[Material to process — start]
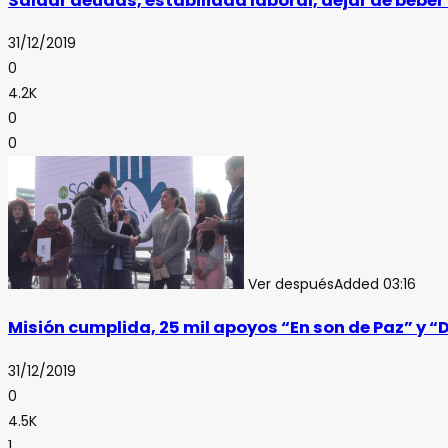
Saldar deudas, estabilidad laboral, dejar de beber 
31/12/2019
0
4.2K
0
0
Ver después
Added
03:16
Misión cumplida, 25 mil apoyos “En son de Paz” y “
31/12/2019
0
4.5K
1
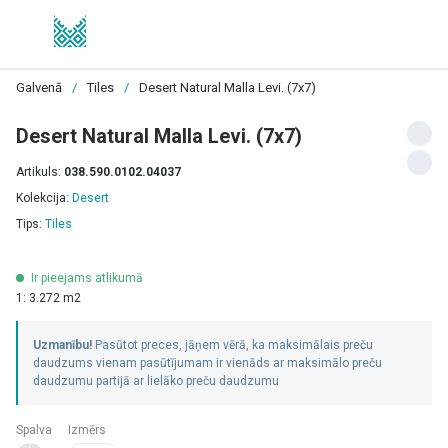
Galvenā
/
Tiles
/
Desert Natural Malla Levi. (7x7)
Desert Natural Malla Levi. (7x7)
Artikuls:
038.590.0102.04037
Kolekcija:
Desert
Tips:
Tiles
Ir pieejams atlikumā
1: 3.272 m2
Uzmanību!
Pasūtot preces, jāņem vērā, ka maksimālais preču
daudzums vienam pasūtījumam ir vienāds ar maksimālo preču
daudzumu partijā ar lielāko preču daudzumu
Spalva
Izmērs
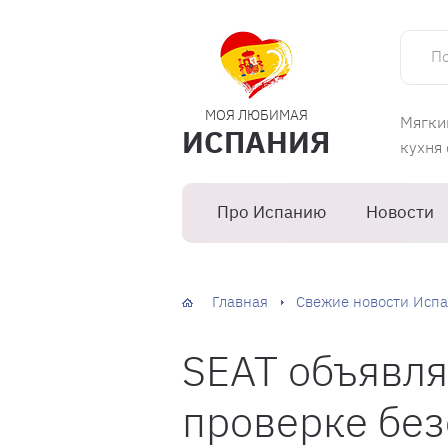
Поиск 
МОЯ ЛЮБИМАЯ
Мягки
ИСПАНИЯ
кухня
Про Испанию
Новости
Главная
Свежие новости Испа
SEAT объявля
проверке бе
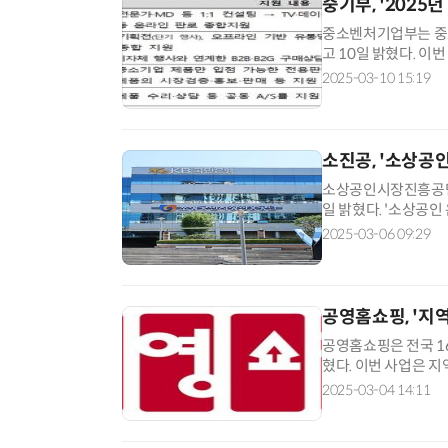
중기부, '2025
중소벤처기업부는 중소
고 10일 밝혔다. 
제품 전용판매장 운영 
2025-03-10 15:19
소진공, '소상공
소상공인시장진흥공단(
일 밝혔다. '소상공
다. 올해 소진공은 
2025-03-06 09:29
공영홈쇼핑, '지
공영홈쇼핑은 전국 1
혔다. 이번 사업은 지
로를 지원해 지역경제
2025-03-04 14:11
[Material to process — finish]
Required work: A single number is asked for: how many lines in the entries above hold the string "preču".

Exercise result: 3